It is widely accepted nowadays that long-term right ventricular pacing is detrimental for left ventricular function. Therefore, an increasing interest has emerged in the past years for more physiological pacing strategies. Out of these, His bundle pacing is undoubtedly the most physiological, but global acceptance of this procedure amongst practitioners has been limited due to concerns regarding high chronic pacing thresholds and low success rates in more distal conduction diseases. A new procedure that aims to pace transseptally the left bundle branch area has recently been proposed to overcome these concerns. This retrospective observational study presents our initial experience with left bundle branch area pacing (LBBAP).

MATERIAL AND METHODS

Between January 2019 and February 2021, 20 patients with pacing indications that failed initial permanent His bundle pacing underwent successful LBBAP. The procedural technique used was the one described by Huang in 20171. In brief, a lead delivery system consisting of a C315 His sheath and a 3830 Select Secure lead (Medtronic, Minneapolis) was initially placed at the septal AV junction, where we searched for a His bundle signal. If we could not find the His bundle signal or if the His pacing threshold was higher than 3V/1 ms, we moved on to LBBAP. The His bundle location was stored as a fluoroscopic reference and the C315 sheath was moved to the basal ventricular septum, 1.5–2 cm towards the right ventricular apex. The “ideal”, but not necessarily the only one, site to start screwing the lead was the one where pacing the RV septum resulted in a “W” pattern in V1 and a polarity discordance in DII and DIII (R wave in DII taller than R wave in DIII) and aVL and aVR (positive in aVL and negative in aVR) (Figure 1). At this site, in the LAO projection, a counterclockwise torque was kept on the sheath to maintain perpendicularity on the septum and the lead was rapidly screwed manually, while checking the fluoroscopy for advancement deep into the septum. After several turns, the paced QRS morphology and impedance was again analyzed. As the lead penetrates the septum, the impedance gradually increases and when it reaches the left side of the septum slightly decreases. Lead advancement was stopped when a qR or RBBB pattern was observed in lead V1 (Figure 2).

Figure 1

The „ideal” site to start penetrating the septum is where pacing results in a „W” pattern in V1 and polarity discordance in DII vs. DIII and aVL vs. aVR. (His d channel records the electrograms from the pacing lead tip).

Figure 2

A Qr pattern in V1 indicates that the lead tip has reached the left side of the septum and the screwing should stop (His d channel records the electrograms from the pacing lead tip).

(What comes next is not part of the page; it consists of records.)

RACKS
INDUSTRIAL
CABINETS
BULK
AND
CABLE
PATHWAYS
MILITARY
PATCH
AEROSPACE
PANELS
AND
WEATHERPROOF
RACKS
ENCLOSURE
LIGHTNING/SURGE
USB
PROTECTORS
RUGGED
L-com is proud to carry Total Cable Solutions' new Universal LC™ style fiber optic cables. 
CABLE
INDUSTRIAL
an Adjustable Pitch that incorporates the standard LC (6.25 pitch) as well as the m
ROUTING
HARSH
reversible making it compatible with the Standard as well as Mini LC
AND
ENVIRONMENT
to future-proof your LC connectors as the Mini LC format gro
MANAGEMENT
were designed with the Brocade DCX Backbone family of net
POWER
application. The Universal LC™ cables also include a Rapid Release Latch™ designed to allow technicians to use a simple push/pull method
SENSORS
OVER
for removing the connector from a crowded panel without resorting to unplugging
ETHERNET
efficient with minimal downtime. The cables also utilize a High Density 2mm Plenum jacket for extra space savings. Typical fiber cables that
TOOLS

Successful left bundle branch pacing (as opposed to left ventricular septal pacing) requires several criteria to be met, as was previously described in the literature2: 1) a change in paced QRS morphology from LBBB pattern to RBBB; 2) Presence of a LBB potential; 3) The left ventricular activation time (LVAT) suddenly shortens with increasing pacing amplitudes or remains short (<90 ms) at high and low amplitudes; and 4) demonstration of selective and/or nonselective LBB capture (Figure 3). We considered that the left bundle branch was captured if two of the above criteria were met.

Figure 3

The lead is placed deep into the septum where a left bundle potential is recorded (black arrow). Pacing at this site results in a narrow QRS complex with a RBBB morphology and a short LVAT, similar to the one in sinus rhythm (His d channel records the electrograms from the pacing lead tip).

To verify deep septal penetration during the procedure, we injected contrast through the sheath, which delineates the right side of the septum and gives a decent estimate of the length of penetration (Figure 4).

Figure 4

Left anterior oblique (LAO) fluoroscopy image. Contrast injected through the sheath delineates the right side of the septum and gives an estimate of the depth of penetration of the pacing lead (black star). Another pacing lead was placed for back-up pacing at the RV apex (white star).

After the lead position was accepted, the sheath was slit and the lead was fixed to the pectoral muscle. The rest of the procedure (other leads and generator placement) continued as usually.

After the procedure, in all patients, the depth of penetration was also assessed with echocardiography (Figure 5).

Figure 5

Parasternal short axis echocardiographic view showing the lead tip (white arrow) reaching the LV endocardium.

Patient and procedural characteristics were evaluated during the procedure and at three months follow-up to assess feasibility and success of the procedure.

Continuous variables were reported as means ± standard deviation and categorical variables were reported as counts and percentages. Differences between groups were calculated with the Student’s t-test or 2-tailed Fisher exact test for continuous and categorical variables, respectively. A p value < 0.05 was considered statistically significant.

RESULTS

The patient and procedural characteristics are presented in Table 1.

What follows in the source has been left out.